Copy out the full set of records. Keep every word the same.

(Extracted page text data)
==========
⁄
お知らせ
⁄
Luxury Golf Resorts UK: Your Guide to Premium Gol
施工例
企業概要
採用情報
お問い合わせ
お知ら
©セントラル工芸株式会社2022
==========
ANSWER:
⁄
お知らせ
⁄
Luxury Golf Resorts UK: Your Guide to Premium Gol
施工例
企業概要
採用情報
お問い合わせ
お知ら
©セントラル工芸株式会社2022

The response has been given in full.